## Brief
Copy each line below in which the word "boxes" occurs.

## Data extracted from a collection
★ ★ ★ ★

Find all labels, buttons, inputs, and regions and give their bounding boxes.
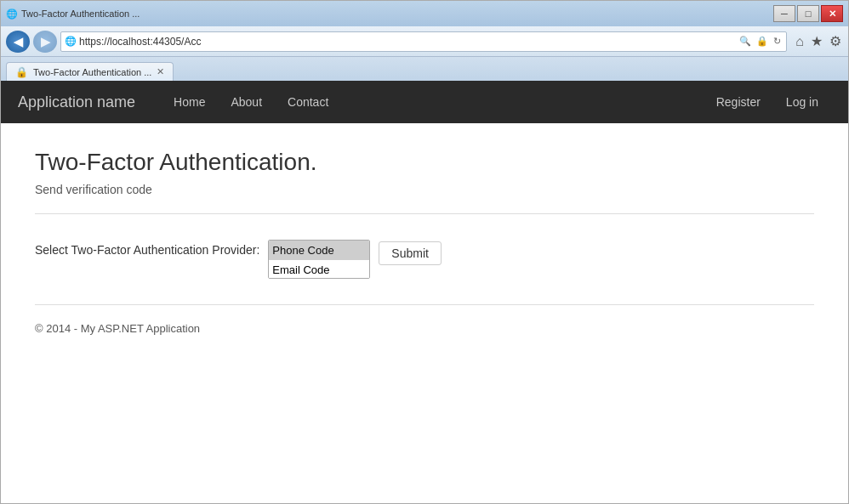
- address-bar-container: 🌐 🔍 🔒 ↻: [60, 31, 787, 52]
- app-navbar: Application name Home About Contact Regi…: [1, 81, 848, 123]
- main-content: Two-Factor Authentication. Send verifica…: [1, 123, 848, 503]
- divider-bottom: [35, 304, 814, 305]
- maximize-button[interactable]: □: [797, 5, 819, 22]
- nav-link-register[interactable]: Register: [704, 81, 773, 123]
- back-button[interactable]: ◀: [6, 31, 30, 53]
- refresh-button[interactable]: ↻: [772, 36, 783, 47]
- provider-option-phone[interactable]: Phone Code: [269, 241, 369, 260]
- provider-form-row: Select Two-Factor Authentication Provide…: [35, 240, 814, 279]
- close-button[interactable]: ✕: [821, 5, 843, 22]
- tab-close-button[interactable]: ✕: [157, 66, 164, 77]
- active-tab[interactable]: 🔒 Two-Factor Authentication ... ✕: [6, 62, 174, 81]
- page-title: Two-Factor Authentication.: [35, 149, 814, 176]
- browser-actions: ⌂ ★ ⚙: [794, 31, 843, 51]
- provider-option-email[interactable]: Email Code: [269, 260, 369, 279]
- submit-button[interactable]: Submit: [379, 241, 442, 265]
- tab-title-label: Two-Factor Authentication ...: [33, 67, 151, 77]
- provider-select[interactable]: Phone Code Email Code: [268, 240, 370, 279]
- browser-toolbar: ◀ ▶ 🌐 🔍 🔒 ↻ ⌂ ★ ⚙: [1, 26, 848, 57]
- nav-link-about[interactable]: About: [218, 81, 275, 123]
- nav-link-home[interactable]: Home: [161, 81, 218, 123]
- favorites-button[interactable]: ★: [809, 31, 824, 51]
- tab-favicon-icon: 🌐: [6, 8, 18, 20]
- titlebar: 🌐 Two-Factor Authentication ... ─ □ ✕: [1, 1, 848, 26]
- address-bar-actions: 🔍 🔒 ↻: [738, 36, 783, 47]
- nav-brand[interactable]: Application name: [18, 93, 135, 111]
- forward-button[interactable]: ▶: [33, 31, 57, 53]
- divider-top: [35, 213, 814, 214]
- home-button[interactable]: ⌂: [794, 32, 806, 51]
- lock-icon[interactable]: 🔒: [755, 36, 770, 47]
- search-button[interactable]: 🔍: [738, 36, 753, 47]
- window: 🌐 Two-Factor Authentication ... ─ □ ✕ ◀ …: [0, 0, 849, 504]
- settings-button[interactable]: ⚙: [828, 31, 843, 51]
- titlebar-left: 🌐 Two-Factor Authentication ...: [6, 8, 140, 20]
- window-controls: ─ □ ✕: [773, 5, 843, 22]
- page-subtitle: Send verification code: [35, 183, 814, 196]
- nav-link-login[interactable]: Log in: [773, 81, 831, 123]
- nav-link-contact[interactable]: Contact: [275, 81, 341, 123]
- tab-favicon-icon: 🔒: [15, 66, 28, 78]
- minimize-button[interactable]: ─: [773, 5, 795, 22]
- nav-links: Home About Contact: [161, 81, 341, 123]
- tab-title: Two-Factor Authentication ...: [21, 8, 140, 19]
- provider-label: Select Two-Factor Authentication Provide…: [35, 240, 259, 257]
- footer-text: © 2014 - My ASP.NET Application: [35, 322, 814, 335]
- tab-bar: 🔒 Two-Factor Authentication ... ✕: [1, 57, 848, 81]
- address-bar[interactable]: [79, 36, 735, 48]
- page-icon: 🌐: [65, 36, 77, 47]
- nav-right: Register Log in: [704, 81, 831, 123]
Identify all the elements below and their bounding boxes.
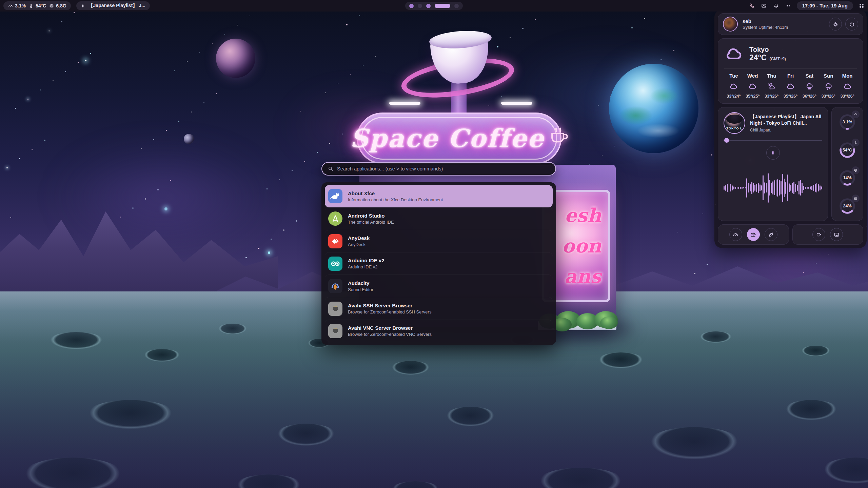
- crater: [217, 324, 248, 335]
- app-row[interactable]: AudacitySound Editor: [325, 275, 553, 297]
- crater: [390, 361, 431, 376]
- seek-slider[interactable]: [724, 138, 822, 143]
- visualizer-bar: [724, 186, 725, 190]
- track-title: 【Japanese Playlist】 Japan All Night - To…: [750, 114, 822, 126]
- workspace-dot-focused[interactable]: [435, 4, 450, 8]
- app-row[interactable]: AnyDeskAnyDesk: [325, 230, 553, 252]
- star: [703, 214, 703, 214]
- star: [6, 167, 8, 168]
- star: [203, 102, 204, 103]
- star: [271, 239, 272, 240]
- topbar-stat-value: 3.1%: [15, 3, 26, 8]
- thermometer-icon: [28, 3, 34, 8]
- visualizer-bar: [807, 187, 808, 189]
- app-launcher-search[interactable]: [321, 162, 556, 176]
- gear-button[interactable]: [829, 18, 842, 30]
- app-launcher-list: About XfceInformation about the Xfce Des…: [321, 182, 556, 345]
- crater: [85, 400, 176, 431]
- visualizer-bar: [769, 180, 770, 196]
- power-profile-leaf-button[interactable]: [765, 228, 777, 241]
- visualizer-bar: [797, 185, 798, 191]
- star: [350, 74, 351, 75]
- visualizer-bar: [750, 184, 751, 191]
- app-row[interactable]: Arduino IDE v2Arduino IDE v2: [325, 252, 553, 275]
- power-button[interactable]: [845, 18, 858, 30]
- tray-icon-wallpaper[interactable]: [761, 3, 767, 9]
- workspace-dot-occupied[interactable]: [426, 4, 431, 8]
- forecast-temps: 33°/26°: [840, 94, 854, 99]
- visualizer-bar: [732, 185, 733, 190]
- app-row[interactable]: Avahi SSH Server BrowserBrowse for Zeroc…: [325, 297, 553, 320]
- forecast-day-name: Thu: [767, 73, 776, 79]
- star: [166, 130, 167, 131]
- star: [78, 62, 79, 63]
- clock[interactable]: 17:09 - Tue, 19 Aug: [797, 1, 853, 10]
- user-card: seb System Uptime: 4h11m: [718, 13, 863, 35]
- speedometer-icon: [852, 110, 860, 118]
- forecast-day: Mon33°/26°: [838, 73, 857, 99]
- android-studio-app-icon: [328, 211, 342, 226]
- tray-icon-bell[interactable]: [773, 3, 779, 9]
- workspace-dot-occupied[interactable]: [409, 4, 414, 8]
- xfce-app-icon: [328, 189, 342, 203]
- window-script-line: oon: [562, 231, 601, 260]
- weather-city: Tokyo: [749, 46, 786, 53]
- thermometer-icon: [852, 139, 860, 146]
- star: [673, 50, 674, 51]
- forecast-day-name: Sun: [824, 73, 833, 79]
- star: [631, 27, 633, 28]
- crater: [646, 427, 743, 462]
- tray-icon-phone[interactable]: [749, 3, 755, 9]
- star: [90, 53, 91, 54]
- star: [279, 179, 280, 180]
- control-panel: seb System Uptime: 4h11m Tokyo 24°C (GMT…: [714, 10, 867, 248]
- screenshot-button[interactable]: [830, 228, 843, 241]
- app-title: Avahi SSH Server Browser: [348, 303, 431, 308]
- weather-temperature: 24°C: [749, 53, 767, 62]
- seek-thumb[interactable]: [724, 138, 729, 143]
- workspace-dot-empty[interactable]: [454, 4, 459, 8]
- visualizer-bar: [727, 184, 728, 192]
- app-row[interactable]: About XfceInformation about the Xfce Des…: [325, 185, 553, 207]
- music-player-card: TOKYO L 【Japanese Playlist】 Japan All Ni…: [718, 107, 828, 221]
- system-stats-pill[interactable]: 3.1%54°C6.8G: [3, 1, 71, 10]
- app-subtitle: The official Android IDE: [348, 220, 394, 225]
- crater: [597, 352, 645, 369]
- app-title: Audacity: [348, 280, 373, 286]
- visualizer-bar: [733, 186, 734, 189]
- apps-grid-icon[interactable]: [859, 3, 865, 9]
- forecast-day: Wed35°/25°: [743, 73, 762, 99]
- workspace-indicator[interactable]: [405, 2, 463, 10]
- gauge-thermometer: 54°C: [837, 140, 858, 161]
- app-row[interactable]: Avahi VNC Server BrowserBrowse for Zeroc…: [325, 320, 553, 342]
- forecast-day: Tue33°/24°: [724, 73, 743, 99]
- forecast-temps: 35°/25°: [746, 94, 760, 99]
- power-profile-scales-button[interactable]: [747, 228, 760, 241]
- sign-lamp: [501, 102, 532, 105]
- star: [65, 71, 66, 72]
- app-texts: Arduino IDE v2Arduino IDE v2: [348, 258, 384, 269]
- visualizer-bar: [781, 181, 782, 195]
- cloud-icon: [724, 44, 744, 64]
- visualizer-bar: [751, 182, 752, 194]
- star: [690, 223, 691, 223]
- search-input[interactable]: [337, 166, 550, 171]
- anydesk-app-icon: [328, 234, 342, 248]
- pause-button[interactable]: [766, 146, 780, 160]
- speedometer-icon: [8, 3, 13, 8]
- workspace-dot-empty[interactable]: [418, 4, 422, 8]
- tray-icon-volume[interactable]: [785, 3, 791, 9]
- visualizer-bar: [746, 178, 747, 198]
- star: [40, 89, 41, 90]
- app-title: Avahi VNC Server Browser: [348, 325, 432, 331]
- power-profile-speedometer-button[interactable]: [729, 228, 742, 241]
- avatar[interactable]: [723, 17, 738, 32]
- visualizer-bar: [816, 183, 817, 192]
- visualizer-bar: [725, 185, 726, 191]
- power-profiles-card: [718, 224, 789, 245]
- app-title: About Xfce: [348, 190, 443, 196]
- app-row[interactable]: Android StudioThe official Android IDE: [325, 207, 553, 230]
- music-status-pill[interactable]: 【Japanese Playlist】 J...: [76, 1, 150, 10]
- video-camera-button[interactable]: [812, 228, 825, 241]
- forecast-temps: 33°/24°: [727, 94, 741, 99]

★ ★ ★ ★

## Written reply
Find all labels, buttons, inputs, and regions and give their bounding boxes.
Identify all the elements below and their bounding boxes.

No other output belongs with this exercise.